Your assignment:
Would you return, word for word, the lines of the data below from the line with "gehören auch Transgender" through the line with "selbst zu entscheiden, kann", and no others?
-*-*-
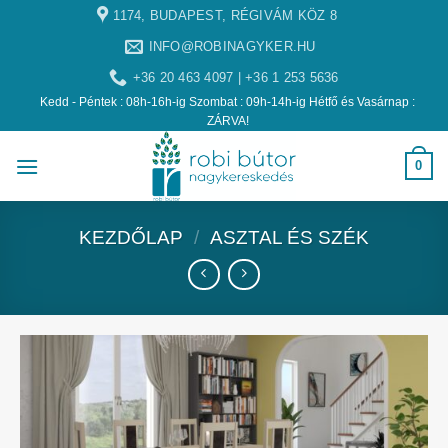
1174, BUDAPEST, RÉGIVÁM KÖZ 8
INFO@ROBINAGYKER.HU
+36 20 463 4097 | +36 1 253 5636
Kedd - Péntek : 08h-16h-ig Szombat : 09h-14h-ig Hétfő és Vasárnap :
ZÁRVA!
0
KEZDŐLAP
/
ASZTAL ÉS SZÉK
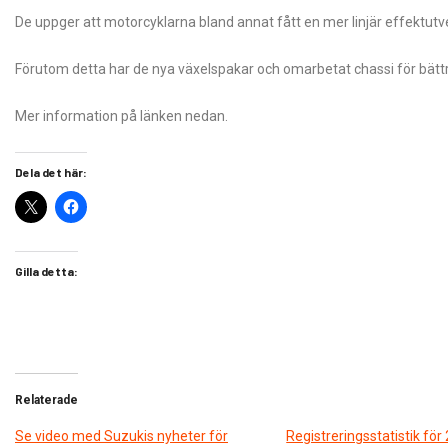
De uppger att motorcyklarna bland annat fått en mer linjär effektut
Förutom detta har de nya växelspakar och omarbetat chassi för bättre 
Mer information på länken nedan.
Dela det här:
Gilla detta:
Relaterade
Se video med Suzukis nyheter för
Registreringsstatistik för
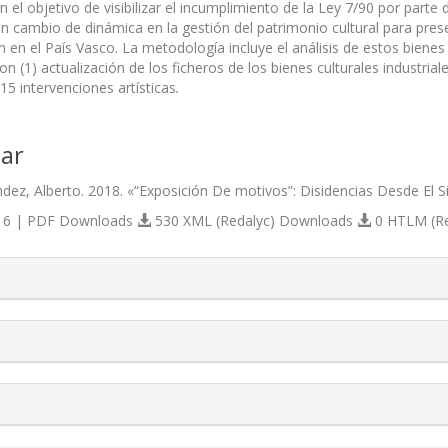
on el objetivo de visibilizar el incumplimiento de la Ley 7/90 por parte
n cambio de dinámica en la gestión del patrimonio cultural para prese
ón en el País Vasco. La metodología incluye el análisis de estos bienes 
n (1) actualización de los ficheros de los bienes culturales industriale
 15 intervenciones artísticas
.
ar
dez, Alberto. 2018. «“Exposición De motivos”: Disidencias Desde El 
6 | PDF Downloads
530 XML (Redalyc) Downloads
0 HTLM (R
s.themes.bootstrap3.article.details##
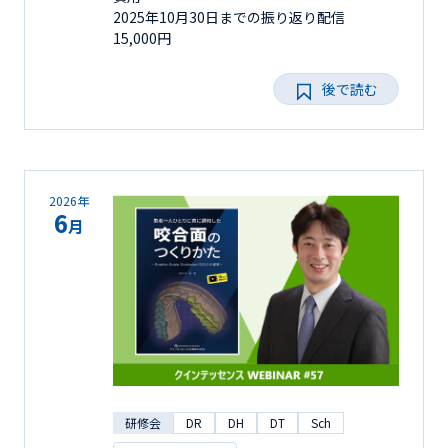
2025年10月30日までの振り返り配信
15,000円
後で読む
2026年
6
月
研修会
DR
DH
DT
Sch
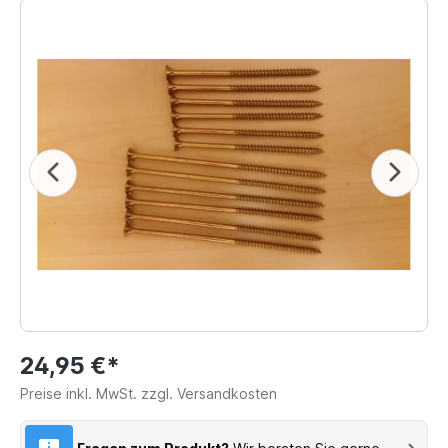
24,95 €*
Preise inkl. MwSt. zzgl. Versandkosten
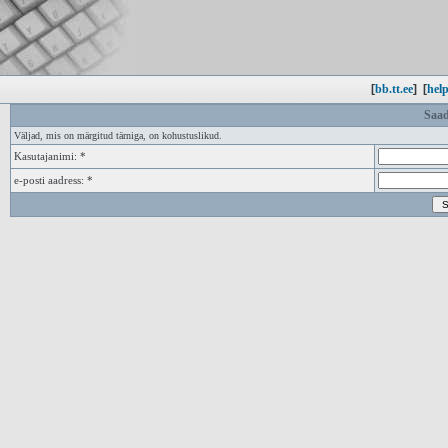
[
bb.tt.ee
]
[
help
Saad
Väljad, mis on märgitud tärniga, on kohustuslikud.
Kasutajanimi: *
e-posti aadress: *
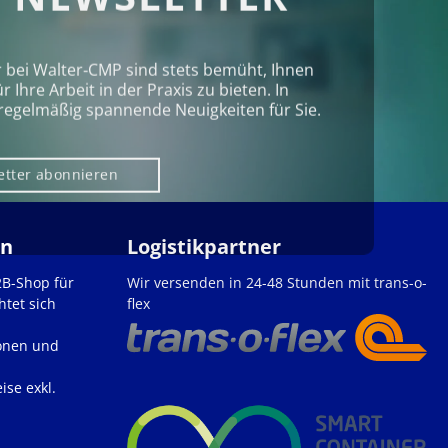
r bei Walter‑CMP sind stets bemüht, Ihnen
Ihre Arbeit in der Praxis zu bieten. In
regelmäßig spannende Neuigkeiten für Sie.
etter abonnieren
en
Logistikpartner
2B-Shop für
Wir versenden in 24-48 Stunden mit trans-o-
htet sich
flex
onen und
ise exkl.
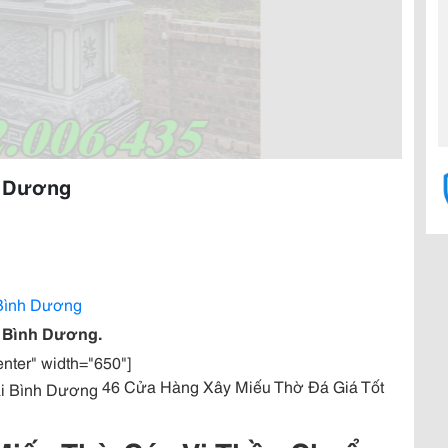
h Dương
 Bình Dương
i Bình Dương.
enter" width="650"]
46 Cửa Hàng Xây Miếu Thờ Đá Giá Tốt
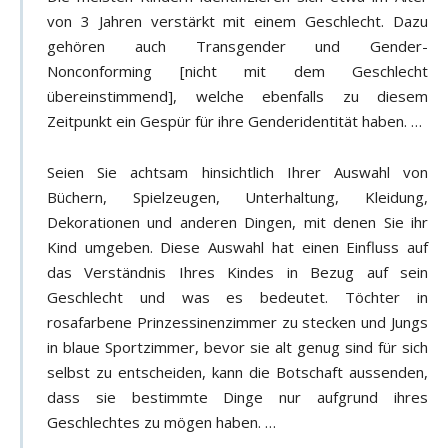
von 3 Jahren verstärkt mit einem Geschlecht. Dazu
gehören auch Transgender und Gender-
Nonconforming [nicht mit dem Geschlecht
übereinstimmend], welche ebenfalls zu diesem
Zeitpunkt ein Gespür für ihre Genderidentität haben. …
Seien Sie achtsam hinsichtlich Ihrer Auswahl von
Büchern, Spielzeugen, Unterhaltung, Kleidung,
Dekorationen und anderen Dingen, mit denen Sie ihr
Kind umgeben. Diese Auswahl hat einen Einfluss auf
das Verständnis Ihres Kindes in Bezug auf sein
Geschlecht und was es bedeutet. Töchter in
rosafarbene Prinzessinenzimmer zu stecken und Jungs
in blaue Sportzimmer, bevor sie alt genug sind für sich
selbst zu entscheiden, kann die Botschaft aussenden,
dass sie bestimmte Dinge nur aufgrund ihres
Geschlechtes zu mögen haben. …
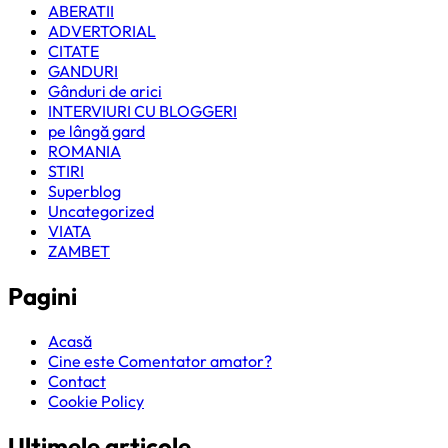
ABERATII
ADVERTORIAL
CITATE
GANDURI
Gânduri de arici
INTERVIURI CU BLOGGERI
pe lângă gard
ROMANIA
STIRI
Superblog
Uncategorized
VIATA
ZAMBET
Pagini
Acasă
Cine este Comentator amator?
Contact
Cookie Policy
Ultimele articole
-*-*-
Result of this exercise:
gehören auch Transgender und Gender-
Nonconforming [nicht mit dem Geschlecht
übereinstimmend], welche ebenfalls zu diesem
Zeitpunkt ein Gespür für ihre Genderidentität haben. …
Seien Sie achtsam hinsichtlich Ihrer Auswahl von
Büchern, Spielzeugen, Unterhaltung, Kleidung,
Dekorationen und anderen Dingen, mit denen Sie ihr
Kind umgeben. Diese Auswahl hat einen Einfluss auf
das Verständnis Ihres Kindes in Bezug auf sein
Geschlecht und was es bedeutet. Töchter in
rosafarbene Prinzessinenzimmer zu stecken und Jungs
in blaue Sportzimmer, bevor sie alt genug sind für sich
selbst zu entscheiden, kann die Botschaft aussenden,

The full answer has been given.